== Task objective ==
What is needed is an exact copy of the records below, with the pictures left out.

### Material supplied

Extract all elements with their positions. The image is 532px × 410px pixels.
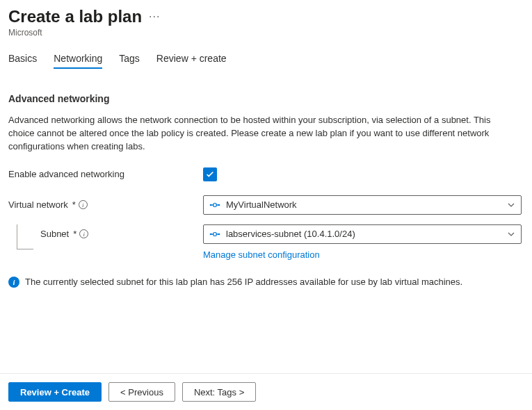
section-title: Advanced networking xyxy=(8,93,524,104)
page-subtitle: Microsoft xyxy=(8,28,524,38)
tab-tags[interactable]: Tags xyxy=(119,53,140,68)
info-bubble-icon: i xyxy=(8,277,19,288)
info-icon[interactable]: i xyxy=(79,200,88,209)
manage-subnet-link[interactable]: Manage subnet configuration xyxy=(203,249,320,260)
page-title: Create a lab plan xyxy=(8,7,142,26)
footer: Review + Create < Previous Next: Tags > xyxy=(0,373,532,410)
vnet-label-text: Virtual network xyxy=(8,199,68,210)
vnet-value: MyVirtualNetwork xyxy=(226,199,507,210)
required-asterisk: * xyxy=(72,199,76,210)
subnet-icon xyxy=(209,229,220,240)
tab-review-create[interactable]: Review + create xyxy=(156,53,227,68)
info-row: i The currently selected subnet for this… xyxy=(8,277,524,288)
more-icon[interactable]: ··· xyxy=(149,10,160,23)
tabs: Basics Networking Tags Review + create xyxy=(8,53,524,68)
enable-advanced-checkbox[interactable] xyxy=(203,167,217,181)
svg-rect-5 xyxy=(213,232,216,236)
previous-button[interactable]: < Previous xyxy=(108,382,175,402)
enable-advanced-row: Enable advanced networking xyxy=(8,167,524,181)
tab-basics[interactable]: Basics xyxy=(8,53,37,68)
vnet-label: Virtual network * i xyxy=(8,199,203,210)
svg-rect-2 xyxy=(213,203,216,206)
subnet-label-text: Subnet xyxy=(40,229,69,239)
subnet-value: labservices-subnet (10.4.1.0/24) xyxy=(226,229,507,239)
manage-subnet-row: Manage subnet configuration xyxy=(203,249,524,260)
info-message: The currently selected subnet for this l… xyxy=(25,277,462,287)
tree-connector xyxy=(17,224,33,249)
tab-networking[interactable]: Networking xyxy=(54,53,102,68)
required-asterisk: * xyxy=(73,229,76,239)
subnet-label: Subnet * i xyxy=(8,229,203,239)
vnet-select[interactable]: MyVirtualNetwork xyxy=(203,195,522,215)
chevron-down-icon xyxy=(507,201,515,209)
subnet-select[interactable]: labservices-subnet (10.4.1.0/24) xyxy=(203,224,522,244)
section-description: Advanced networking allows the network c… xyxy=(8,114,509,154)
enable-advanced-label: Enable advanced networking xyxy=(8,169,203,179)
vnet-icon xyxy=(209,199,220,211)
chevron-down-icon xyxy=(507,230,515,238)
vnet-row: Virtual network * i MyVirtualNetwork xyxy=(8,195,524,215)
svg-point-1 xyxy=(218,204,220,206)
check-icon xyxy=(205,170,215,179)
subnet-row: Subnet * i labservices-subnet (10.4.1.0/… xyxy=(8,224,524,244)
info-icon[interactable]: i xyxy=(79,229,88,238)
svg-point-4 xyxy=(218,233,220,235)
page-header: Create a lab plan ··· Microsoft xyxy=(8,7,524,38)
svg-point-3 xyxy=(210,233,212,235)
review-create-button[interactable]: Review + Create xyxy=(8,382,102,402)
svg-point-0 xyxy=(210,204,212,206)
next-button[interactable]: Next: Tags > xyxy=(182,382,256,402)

######

== Task response ==
Extract all elements with their positions. The image is 532px × 410px pixels.
section-title: Advanced networking xyxy=(8,93,524,104)
page-subtitle: Microsoft xyxy=(8,28,524,38)
tab-tags[interactable]: Tags xyxy=(119,53,140,68)
info-bubble-icon: i xyxy=(8,277,19,288)
info-icon[interactable]: i xyxy=(79,200,88,209)
manage-subnet-link[interactable]: Manage subnet configuration xyxy=(203,249,320,260)
page-title: Create a lab plan xyxy=(8,7,142,26)
footer: Review + Create < Previous Next: Tags > xyxy=(0,373,532,410)
vnet-label-text: Virtual network xyxy=(8,199,68,210)
vnet-value: MyVirtualNetwork xyxy=(226,199,507,210)
required-asterisk: * xyxy=(72,199,76,210)
subnet-icon xyxy=(209,229,220,240)
tab-review-create[interactable]: Review + create xyxy=(156,53,227,68)
info-row: i The currently selected subnet for this… xyxy=(8,277,524,288)
more-icon[interactable]: ··· xyxy=(149,10,160,23)
tabs: Basics Networking Tags Review + create xyxy=(8,53,524,68)
enable-advanced-checkbox[interactable] xyxy=(203,167,217,181)
svg-rect-5 xyxy=(213,232,216,236)
previous-button[interactable]: < Previous xyxy=(108,382,175,402)
enable-advanced-row: Enable advanced networking xyxy=(8,167,524,181)
tab-basics[interactable]: Basics xyxy=(8,53,37,68)
vnet-label: Virtual network * i xyxy=(8,199,203,210)
svg-rect-2 xyxy=(213,203,216,206)
subnet-label-text: Subnet xyxy=(40,229,69,239)
subnet-value: labservices-subnet (10.4.1.0/24) xyxy=(226,229,507,239)
manage-subnet-row: Manage subnet configuration xyxy=(203,249,524,260)
info-message: The currently selected subnet for this l… xyxy=(25,277,462,287)
tree-connector xyxy=(17,224,33,249)
tab-networking[interactable]: Networking xyxy=(54,53,102,68)
required-asterisk: * xyxy=(73,229,76,239)
subnet-label: Subnet * i xyxy=(8,229,203,239)
vnet-select[interactable]: MyVirtualNetwork xyxy=(203,195,522,215)
chevron-down-icon xyxy=(507,201,515,209)
subnet-select[interactable]: labservices-subnet (10.4.1.0/24) xyxy=(203,224,522,244)
section-description: Advanced networking allows the network c… xyxy=(8,114,509,154)
enable-advanced-label: Enable advanced networking xyxy=(8,169,203,179)
vnet-icon xyxy=(209,199,220,211)
chevron-down-icon xyxy=(507,230,515,238)
vnet-row: Virtual network * i MyVirtualNetwork xyxy=(8,195,524,215)
svg-point-1 xyxy=(218,204,220,206)
check-icon xyxy=(205,170,215,179)
subnet-row: Subnet * i labservices-subnet (10.4.1.0/… xyxy=(8,224,524,244)
info-icon[interactable]: i xyxy=(79,229,88,238)
svg-point-4 xyxy=(218,233,220,235)
page-header: Create a lab plan ··· Microsoft xyxy=(8,7,524,38)
svg-point-3 xyxy=(210,233,212,235)
review-create-button[interactable]: Review + Create xyxy=(8,382,102,402)
svg-point-0 xyxy=(210,204,212,206)
next-button[interactable]: Next: Tags > xyxy=(182,382,256,402)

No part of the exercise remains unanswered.